Come cambia la Chiesa: "È finita l’epoca cristiana. Oggi chi è credente vuole esserlo davvero"
Come cambia la Chiesa: "È finita l’epoca cristiana. Oggi chi è credente vuole esserlo davvero"
Panettiere
L’antidoto alla secolarizzazione per la Chiesa poggia su tre ingredienti: fiducia, umiltà e comprensione. Solo a queste condizioni le messe deserte e il calo di chi si avvale a scuola dell’ora di Religione saranno occasione di rilancio della missione cristiana in un contesto non più religioso. Ne è convinto il cardinale Jozef De Kesel, autore del libro ’Cristiani in un mondo che non lo è +’. Il 76enne arcivescovo emerito di Bruxelles, uno dei potenziali kingmaker al prossimo conclave, delinea i connotati di una Chiesa paradossalmente a proprio agio nei sentieri stretti della secolarizzazione. Che segna il tramonto della cristianità, non del cristianesimo.
Le chiese vuote tolgono il sonno a diversi cardinali. Per lei, invece, la transizione da una società religiosa a una secolarizzata può essere un’occasione (kairos). Che cosa la spinge all’ottimismo?
"Durante quasi un millennio il cristianesimo è stato la religione culturale qui in Occidente. La Chiesa poteva compiere la sua missione in un mondo che era cristiano. Una situazione e una posizione molto comode. E questo periodo della cristianità è durato così a lungo che la gente pensa sia la situazione normale. Ma non è così. Anche quando il cristianesimo non ha più lo status di religione culturale e quindi non rappresenta più la maggioranza della popolazione, può svolgere la sua missione. Questa è stata la posizione normale del popolo di Dio nell’Antico Testamento e il Nuovo non l’ha cambiata. Il mondo è infinitamente più grande della Chiesa, lei non è tutto ma deve essere presente dappertutto".
C’è troppa nostalgia nella Chiesa per i fasti e i privilegi del Rinascimento?
"Per secoli questa ha avuto molto influsso e, a volte, molto potere in Occidente. Di conseguenza, è stata in grado di realizzare tante realtà buone e belle. Ma il potere e l’influsso possono rendere sicuri di sé e orgogliosi. Questo pericolo era reale anche per la Chiesa.

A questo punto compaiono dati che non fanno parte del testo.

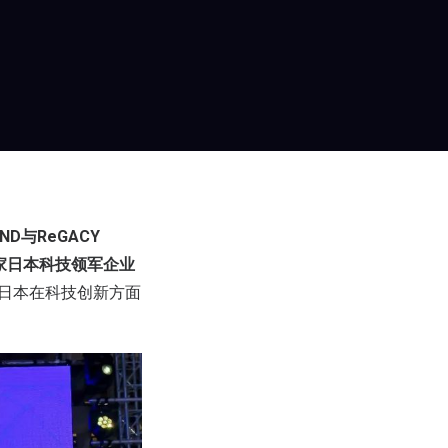
OND与ReGACY
的多家日本科技领军企业
日本在科技创新方面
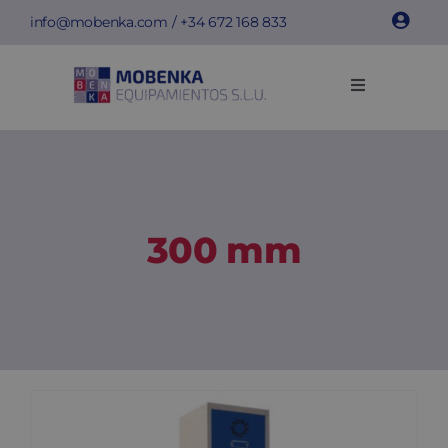
Skip
info@mobenka.com
/ +34
672 168 833
to
content
Toggle
Navigation
Cacifos
Bancos
300 mm
Instalações
Info técnica
Empresa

In questo senso, il passaggio da una società cristiana a una secolare ci invita ad accettare non solo di diventare una Chiesa più piccola, ma anche umile. Questo richiede una vera conversione ed è ciò che papa Francesco intende col processo sinodale".
Se è vero che, come scrive nel suo libro, in passato il credere era spesso viziato da un certo condizionamento sociologico, oggi i cristiani sono di meno, ma più liberi nel definirsi tali?

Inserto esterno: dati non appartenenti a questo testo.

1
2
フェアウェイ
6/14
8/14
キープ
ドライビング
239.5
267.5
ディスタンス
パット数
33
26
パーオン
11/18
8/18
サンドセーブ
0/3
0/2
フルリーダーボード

"La fede è un atto di fiducia. È sempre una risposta personale e libera dell’uomo all’invito di Dio. È stato così nel passato ed è così anche oggi. Tuttavia, chi è cristiano nella nostra epoca lo è perché lo vuole. Prima, la fede era portata e sostenuta da tutta la società, non c’era nemmeno una vera scelta. Questo è il caso di una società pluralista. Un simile cambiamento significa anche che per un cristiano la Chiesa e la comunità dei fedeli saranno molto importanti: per essere e rimanere cristiano in un mondo secolare, abbiamo bisogno più che mai di compagni di fede".
Lei auspica una Chiesa aperta. Questa passa dalla reintroduzione del diaconato femminile e dell’ordinazione di uomini sposati e dall’ok vaticano alla benedizione delle coppie gay, di cui voi vescovi fiamminghi siete stati ‘apripista’?
"Una Chiesa aperta non significa adattata a tutte le evidenze della modernità. Aperto significa aperto al mondo. La Chiesa vive nel mondo, non vive (più) nel suo mondo. Abbiamo molto da dargli: il gioioso messaggio dell’amore di Dio e la perla preziosa del Vangelo. Ma abbiamo anche molto da ricevere. È stata la chiamata del Vaticano II: capire i segni dei tempi per conoscere meglio ciò che il Signore chiede a noi. In tal senso dobbiamo comprendere la richiesta del diaconato femminile e dell’ordinazione di uomini sposati. E anche il nostro atteggiamento nei confronti del prossimo omosessuale".